# Algae troubles



## joemomma (Apr 7, 2006)

--------------------------------------------------------------------------------
I've had my 10g low-tech (Walstad style) setup since August. I've started to develop a nasty sort of algae all over the place (leaves, wood, glass) - I'll try to get some pics up tonight BTW. It's long and flowing, I guess hair algae maybe? I don't add ferts or Co2, lighting is two screw in CF in the stock incandescent hood. There is about an inch of soil below the standard gravel. I was doing water changes every couple of weeks to get rid of the tannis from the driftwood, but haven't done one in several weeks. Plants are several apons, a couple of crypts, and two large bunches of hairgrass. What can I do to get rid of this junk?


----------



## Aquatic addict (Apr 14, 2006)

Your tank is suffering the effects of excess nutrients - add fast-growing and emergent (or floating) plants to consume nutrients and starve-out the algae. Try hand-removing as much of the algae as you can and add some robust stem plants (Egeria densa, Hygrophila sp., etc.) and some floaters (water lettuce, duckweed - I used young water hyacinth from an outdoor pond to control hair algae). My new-tank bloom wasn't as serious-looking as yours, but simply adding the floating plants cleared it up in weeks.


----------



## joemomma (Apr 7, 2006)

Roger that...I'll try to get some fast-growers in there for a while, hopefully this weekend.


----------



## Jane in Upton (Aug 10, 2005)

If you can, get some Hornwort! I've found it really DOES have some marvelous anti-algae properties! Hornwort (Ceratophyllum demersum) gives off allelochemicals that inhibit algae. I always have some on hand for just this reason. It doesn't need, or want to be planted, just let it float at the surface.

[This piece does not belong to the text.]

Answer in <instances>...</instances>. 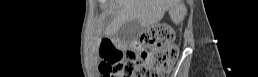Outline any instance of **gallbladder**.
I'll return each instance as SVG.
<instances>
[{"label":"gallbladder","mask_w":258,"mask_h":77,"mask_svg":"<svg viewBox=\"0 0 258 77\" xmlns=\"http://www.w3.org/2000/svg\"><path fill=\"white\" fill-rule=\"evenodd\" d=\"M142 30V26L138 20L125 22L118 31L119 38L124 42H130L136 39Z\"/></svg>","instance_id":"bac80fb5"}]
</instances>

Also, floating plants will help, as they take their CO2 from the air above the water, while their roots take nutrients from the water, so they get the best of both worlds, and can mop up excess nutrients in record time. If you can, get the larger ones like Amazon Frogbit, water lettuce or even Salvinia, as the tiny ones like duckweed can be a bother to try to remove from your tank once they've done their "job". 

What sort of inhabitants do you have? Anyone who eats algae?

Keep us posted!
-Jane


----------